Am erfolgreichsten war man in der Veterinärmedizin, auf die immerhin Zweidrittel des EU-weiten Antibiotika-Verbrauchs zurückgehen. Vor allem Wirkstoffe gegen Erreger, die gleichermaßen bei Mensch und Tier vorkommen, verlieren dadurch schnell ihre Wirksamkeit. Von daher ist es als großer Erfolg zu bezeichnen, dass der Einsatz von Antibiotika in der Nutztieraufzucht im Zeitraum 2011-2016 über die EU gemittelt um 20 Prozent sank. Allerdings gibt es zwischen den einzelnen Mitgliedsstaaten noch immer große Unterschiede, und in sechs Mitgliedsstaaten ist der Antibiotika-Einsatz im Untersuchungszeitraum sogar um mehr als fünf Prozent gestiegen. Eine Erfolgsgeschichte ist die Reduzierung des Einsatzes des Reserve-Antibiotikums Colistin in der spanischen Tierzucht von 37 Milligramm pro Kilogramm Biomasse bei Lebensmittel-liefernden Tieren – dem bisherigen EU-Rekord – bis Anfang 2018 auf 7 mg/PCU [Population Correction Unit] und damit fast auf den europaweiten Mittelwert.
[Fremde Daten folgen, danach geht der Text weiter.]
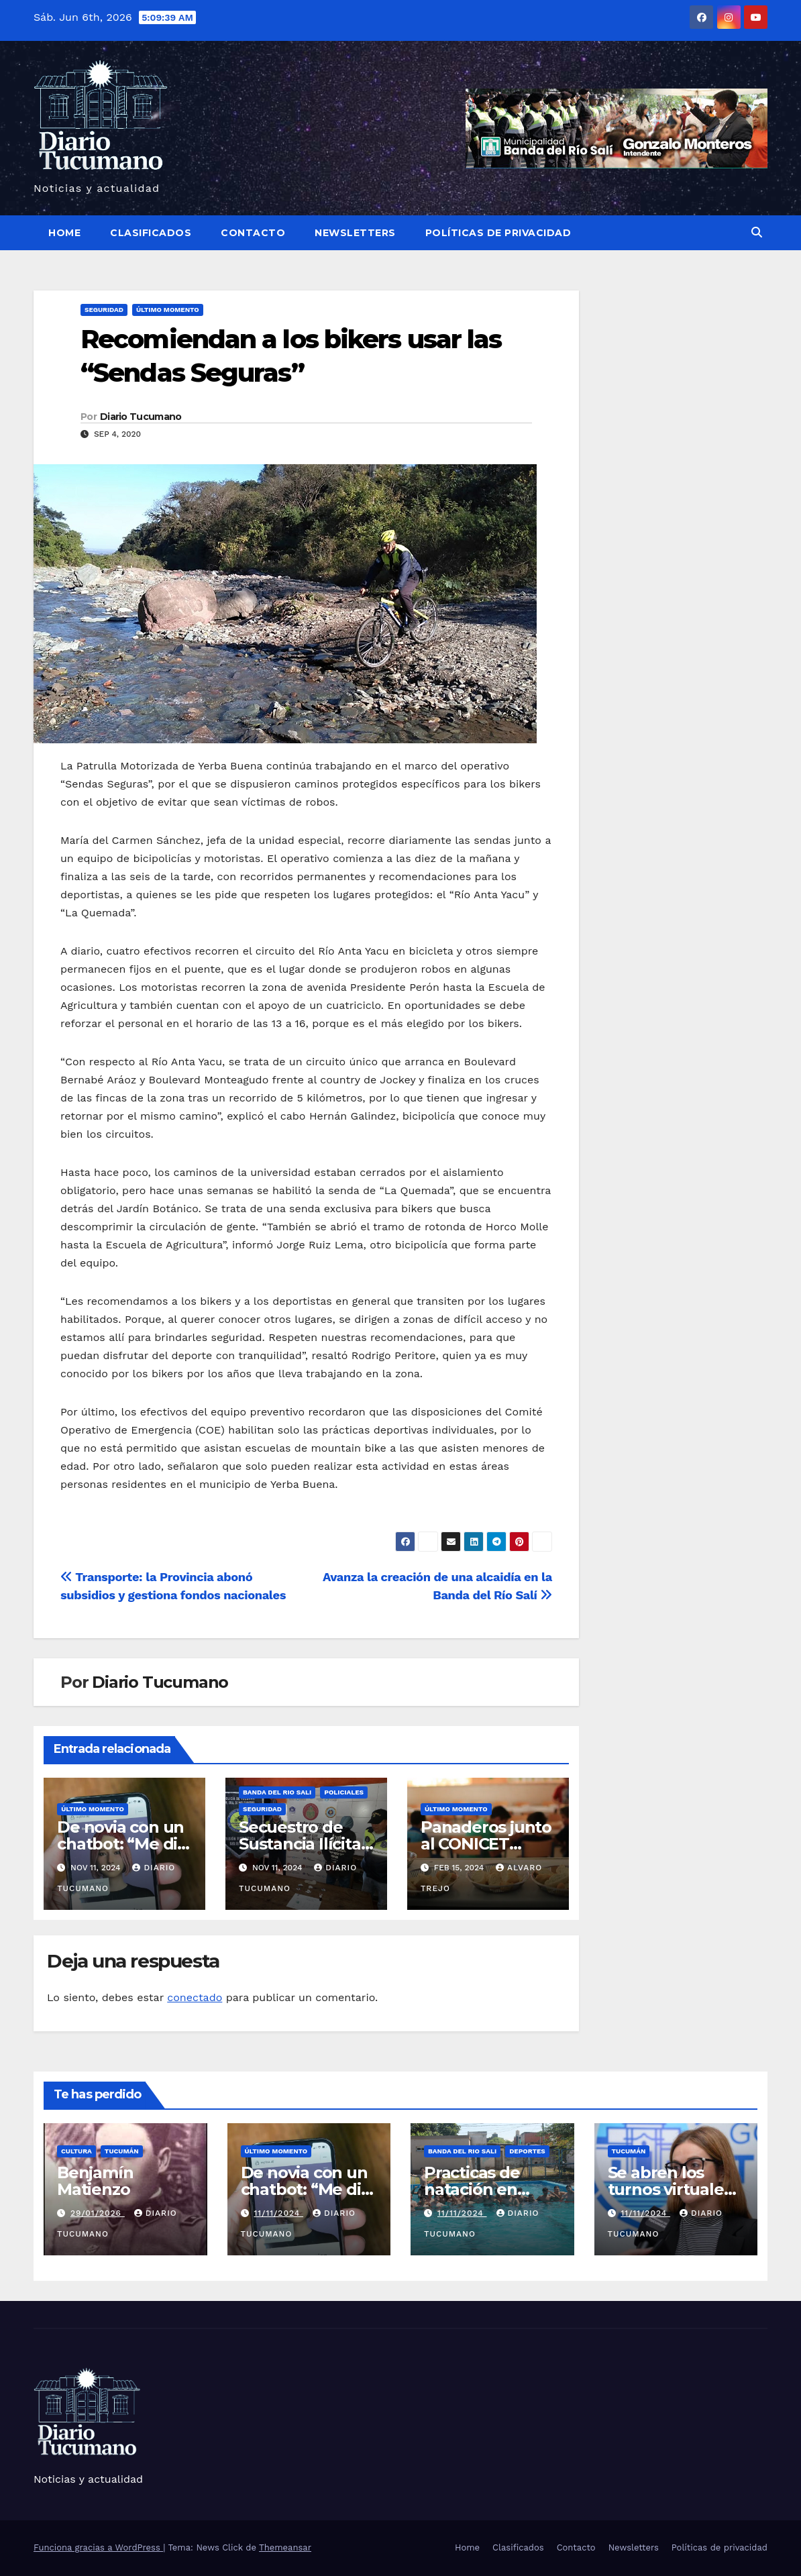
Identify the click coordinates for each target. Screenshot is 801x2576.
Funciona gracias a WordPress (98, 2547)
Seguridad (104, 309)
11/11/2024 (278, 2213)
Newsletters (355, 233)
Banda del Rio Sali (277, 1792)
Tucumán (122, 2151)
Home (64, 233)
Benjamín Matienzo (95, 2181)
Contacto (253, 233)
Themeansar (285, 2547)
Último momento (167, 309)
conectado (194, 1997)
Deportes (527, 2151)
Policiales (344, 1792)
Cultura (76, 2151)
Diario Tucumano (141, 417)
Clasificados (150, 233)
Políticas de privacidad (498, 233)
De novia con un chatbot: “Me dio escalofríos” (122, 1843)
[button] (756, 232)
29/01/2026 (97, 2213)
Keine Neuentdeckung seit 1984
Neben der Reduktion des Antibiotika-Verbrauchs ist es ein vorrangiges Ziel der EU, neue Antibiotika-Wirkstoffklassen zu entdecken. Allerdings bietet der Markt dazu derzeit keine großen Anreize, und immer wieder ziehen sich Pharmafirmen aus der Antibiotika-Forschung zurück oder nehmen sogar noch wirksame Präparate vom Markt. Seit 1984 ist außerdem keine neue Antibiotika-Wirkstoffklasse mehr entdeckt worden.
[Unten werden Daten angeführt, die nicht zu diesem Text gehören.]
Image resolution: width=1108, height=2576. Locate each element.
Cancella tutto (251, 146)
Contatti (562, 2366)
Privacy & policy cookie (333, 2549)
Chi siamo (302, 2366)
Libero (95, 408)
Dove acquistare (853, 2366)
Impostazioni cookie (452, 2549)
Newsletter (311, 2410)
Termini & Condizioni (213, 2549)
Die Europäische Kommission ist mit dem EU-Haushalt einer der weltweit größten Einzelinvestoren in der Antibiotika-Forschung. Doch obwohl sie seit 2004 mehr als 1,5 Milliarden Euro in diesen Sektor, unter anderem in das Flagschiff-Projekt „New Drugs for Bad Bugs“ investiert hat, ist es bislang nicht zu einer Markteinführung eines neuartigen Antibiotikums gekommen. Hoffnung machen verschiedene Plattformen wie ENABLE, eine Wirkstoff-Erforschungsplattform für Antibiotika gegen gramnegative Bakterien, die mit Antibiotika grundsätzlich schwer zu bekämpfen sind und viele „Krankenhauskeime“ stellen, oder klinische Entwicklungsprojekte wie COMBACTE-NET und COMBACTE-MAGNET. Allerdings läuft die Förderung für diese vielversprechenden Projekte voraussichtlich in den nächsten zwei Jahren aus. Dabei ist gerade die Medikamenten-Entwicklung ein besonders zeitaufwendiger Prozess, so dass langfristige Fördermöglichkeiten dringend geboten erscheinen.